Saved data entries:

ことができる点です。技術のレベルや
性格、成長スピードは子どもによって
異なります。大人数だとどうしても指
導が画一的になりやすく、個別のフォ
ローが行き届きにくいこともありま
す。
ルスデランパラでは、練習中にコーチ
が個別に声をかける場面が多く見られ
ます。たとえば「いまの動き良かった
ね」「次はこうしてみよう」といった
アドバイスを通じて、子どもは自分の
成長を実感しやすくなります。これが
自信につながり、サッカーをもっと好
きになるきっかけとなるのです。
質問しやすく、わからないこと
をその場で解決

==

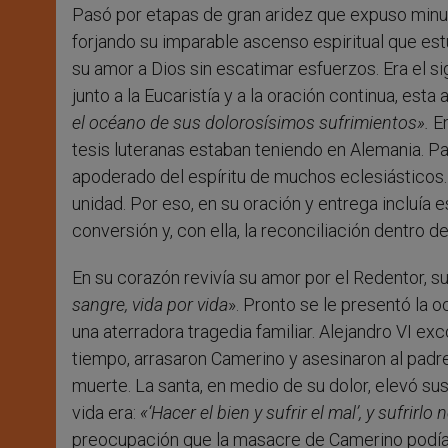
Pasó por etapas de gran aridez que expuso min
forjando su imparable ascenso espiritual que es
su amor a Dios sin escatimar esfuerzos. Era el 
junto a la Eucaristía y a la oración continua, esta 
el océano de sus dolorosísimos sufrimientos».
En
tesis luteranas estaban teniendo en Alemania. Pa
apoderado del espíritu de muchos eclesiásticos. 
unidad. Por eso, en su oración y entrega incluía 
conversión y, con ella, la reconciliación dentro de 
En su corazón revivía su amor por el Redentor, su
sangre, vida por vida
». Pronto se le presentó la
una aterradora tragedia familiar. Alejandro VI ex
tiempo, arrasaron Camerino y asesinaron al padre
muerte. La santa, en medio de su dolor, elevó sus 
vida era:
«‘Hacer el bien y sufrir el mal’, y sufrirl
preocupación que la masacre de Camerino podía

_Instructions to follow:_
I'd like the lines above from the one with "sangre, vida por vida" up to and including the one with "preocupación que la masacre de Camerino podía" copied exactly, with no other lines.

_Completed task:_
sangre, vida por vida
». Pronto se le presentó la
una aterradora tragedia familiar. Alejandro VI ex
tiempo, arrasaron Camerino y asesinaron al padre
muerte. La santa, en medio de su dolor, elevó sus 
vida era:
«‘Hacer el bien y sufrir el mal’, y sufrirl
preocupación que la masacre de Camerino podía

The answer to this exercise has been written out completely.